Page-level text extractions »
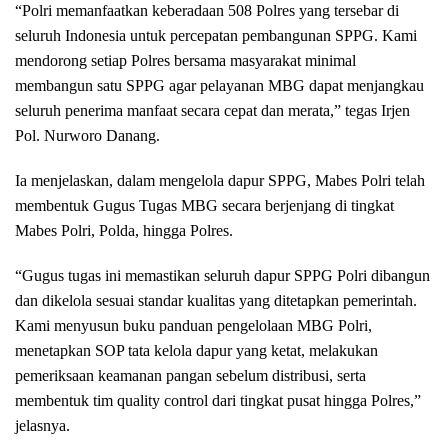
“Polri memanfaatkan keberadaan 508 Polres yang tersebar di
seluruh Indonesia untuk percepatan pembangunan SPPG. Kami
mendorong setiap Polres bersama masyarakat minimal
membangun satu SPPG agar pelayanan MBG dapat menjangkau
seluruh penerima manfaat secara cepat dan merata,” tegas Irjen
Pol. Nurworo Danang.
Ia menjelaskan, dalam mengelola dapur SPPG, Mabes Polri telah
membentuk Gugus Tugas MBG secara berjenjang di tingkat
Mabes Polri, Polda, hingga Polres.
“Gugus tugas ini memastikan seluruh dapur SPPG Polri dibangun
dan dikelola sesuai standar kualitas yang ditetapkan pemerintah.
Kami menyusun buku panduan pengelolaan MBG Polri,
menetapkan SOP tata kelola dapur yang ketat, melakukan
pemeriksaan keamanan pangan sebelum distribusi, serta
membentuk tim quality control dari tingkat pusat hingga Polres,”
jelasnya.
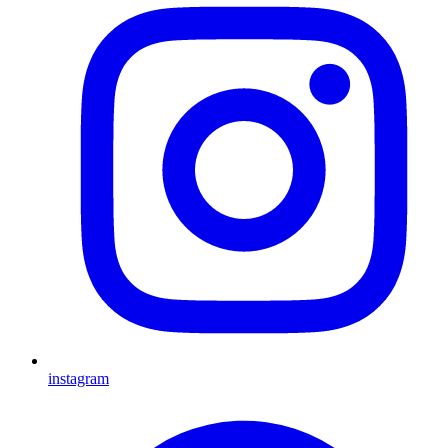
instagram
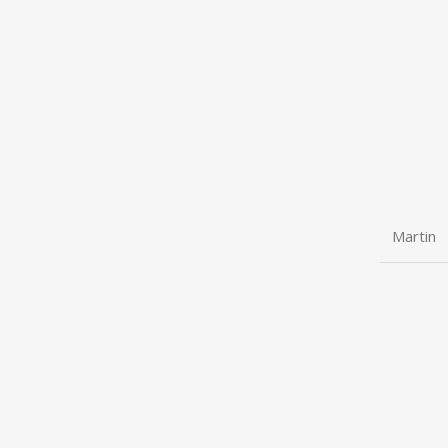
Martin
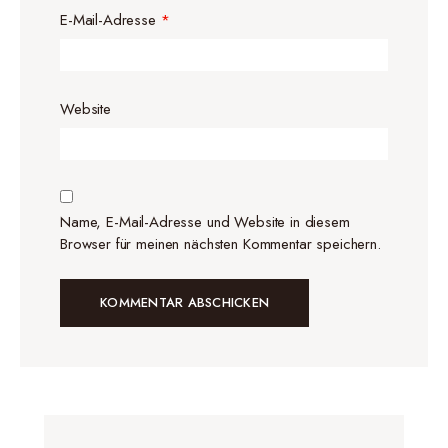
E-Mail-Adresse
*
Website
Name, E-Mail-Adresse und Website in diesem
Browser für meinen nächsten Kommentar speichern.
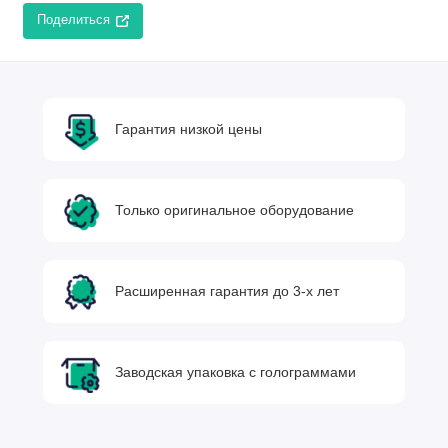
Поделиться
Гарантия низкой цены
Только оригинальное оборудование
Расширенная гарантия до 3-х лет
Заводская упаковка с голограммами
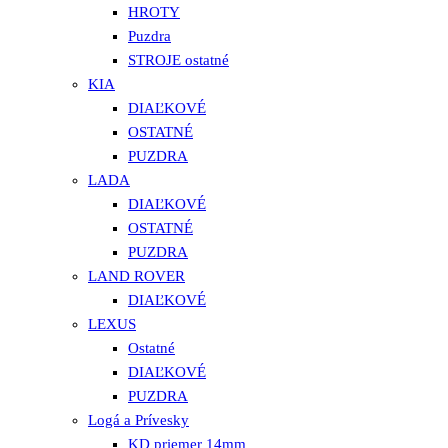
HROTY
Puzdra
STROJE ostatné
KIA
DIAĽKOVÉ
OSTATNÉ
PUZDRA
LADA
DIAĽKOVÉ
OSTATNÉ
PUZDRA
LAND ROVER
DIAĽKOVÉ
LEXUS
Ostatné
DIAĽKOVÉ
PUZDRA
Logá a Prívesky
KD priemer 14mm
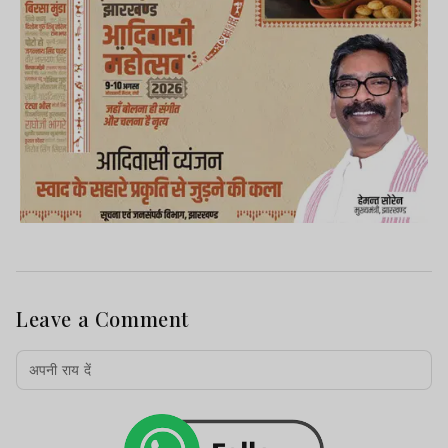
Leave a Comment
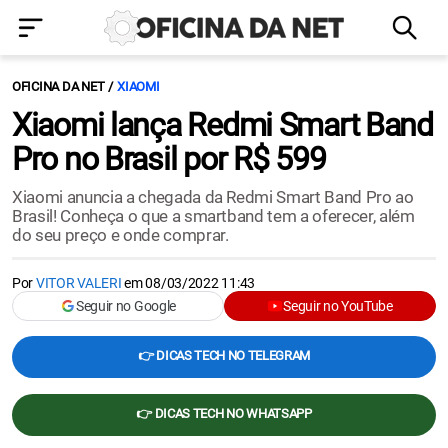
OFICINA DA NET
XIAOMI
Xiaomi lança Redmi Smart Band
Pro no Brasil por R$ 599
Xiaomi anuncia a chegada da Redmi Smart Band Pro ao
Brasil! Conheça o que a smartband tem a oferecer, além
do seu preço e onde comprar.
Por
VITOR VALERI
em
08/03/2022 11:43
Seguir no Google
Seguir no YouTube
👉 DICAS TECH NO TELEGRAM
👉 DICAS TECH NO WHATSAPP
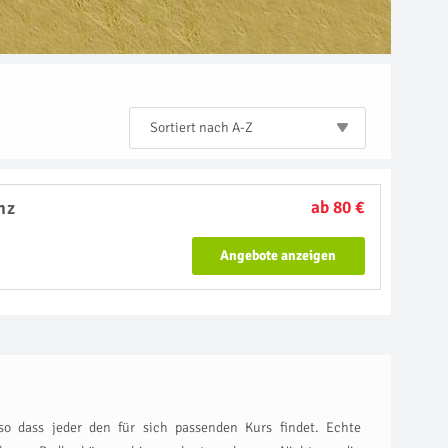
Sortiert nach A-Z
nz
ab 80 €
Angebote anzeigen
so dass jeder den für sich passenden Kurs findet. Echte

Requirement »
All lines from the one with "pemeriksaan keamanan pangan" through the end of the records above must be reproduced exactly, both ends included, and the pictures must be left out.

Exercise response »
pemeriksaan keamanan pangan sebelum distribusi, serta
membentuk tim quality control dari tingkat pusat hingga Polres,”
jelasnya.
instagram
Martin
E-Mail-Adresse
*
Website
Name, E-Mail-Adresse und Website in diesem
Browser für meinen nächsten Kommentar speichern.
Поделиться
Гарантия низкой цены
Только оригинальное оборудование
Расширенная гарантия до 3-х лет
Заводская упаковка с голограммами
HROTY
Puzdra
STROJE ostatné
KIA
DIAĽKOVÉ
OSTATNÉ
PUZDRA
LADA
DIAĽKOVÉ
OSTATNÉ
PUZDRA
LAND ROVER
DIAĽKOVÉ
LEXUS
Ostatné
DIAĽKOVÉ
PUZDRA
Logá a Prívesky
KD priemer 14mm
Leave a Comment
OFICINA DA NET
XIAOMI
Xiaomi lança Redmi Smart Band
Pro no Brasil por R$ 599
Xiaomi anuncia a chegada da Redmi Smart Band Pro ao
Brasil! Conheça o que a smartband tem a oferecer, além
do seu preço e onde comprar.
Por
VITOR VALERI
em
08/03/2022 11:43
Seguir no Google
Seguir no YouTube
👉 DICAS TECH NO TELEGRAM
👉 DICAS TECH NO WHATSAPP
Sortiert nach A-Z
nz
ab 80 €
Angebote anzeigen
so dass jeder den für sich passenden Kurs findet. Echte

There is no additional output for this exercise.